= Echu mac Muiredaig =

Irish king

Echu mac Muiredaig (flourished mid 6th century) was a king of the Uí Cheinnselaig of South Leinster. His father, Muiredach mac Óengusa and grandfather Óengus mac Feidlimid had been kings of the Ui Cheinnselaig as well. They belonged to a branch known as the Uí Felmeda descended from Fedelmid, son of Énnae Cennsalach, who was the father of Óengus.

He is listed in the king list in the Book of Leinster but is not mentioned in the annals. An 11th-century poem Gein Branduib maic Echach ocus Aedáin maic Gabráin (The Birth of Brandub son of Eochu and of Aedán son of Gabrán) mentions that Echu was expelled from Leinster by his brother Fáelán and went to the court of Gabrán mac Domangairt, king of Dál Riata in Scotland. The king list in the Book of Leinster mentions a Fáelán mac Síláin as king prior to Echu from a rival line descended from Crimthann mac Énnai (died 483). Echu later returned to take the throne though it is not mentioned in what manner he did so.

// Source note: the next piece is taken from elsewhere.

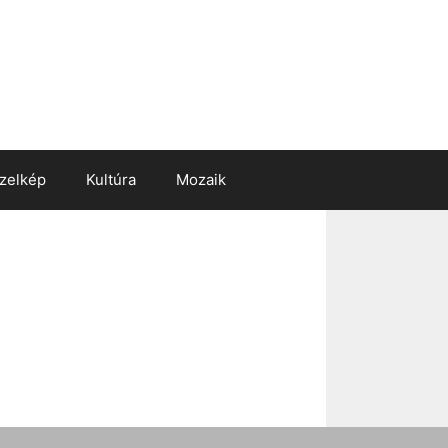
zelkép
Kultúra
Mozaik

The poem goes on to relate that Echu's wife, named Feidelm agreed to exchange one of her twin sons at birth for one of the twin daughters of Gabran so that Gabran could have a son. These boys were Brandub mac Echach (died 603) and Áedán mac Gabráin. The date of the poem coincides with a period of Scottish and Leinster cooperation and could be political propaganda. A foster-brother relationship may be implied. Echu's son Brandub would go on to become King of Leinster and halt the expansion of the southern Ui Neill.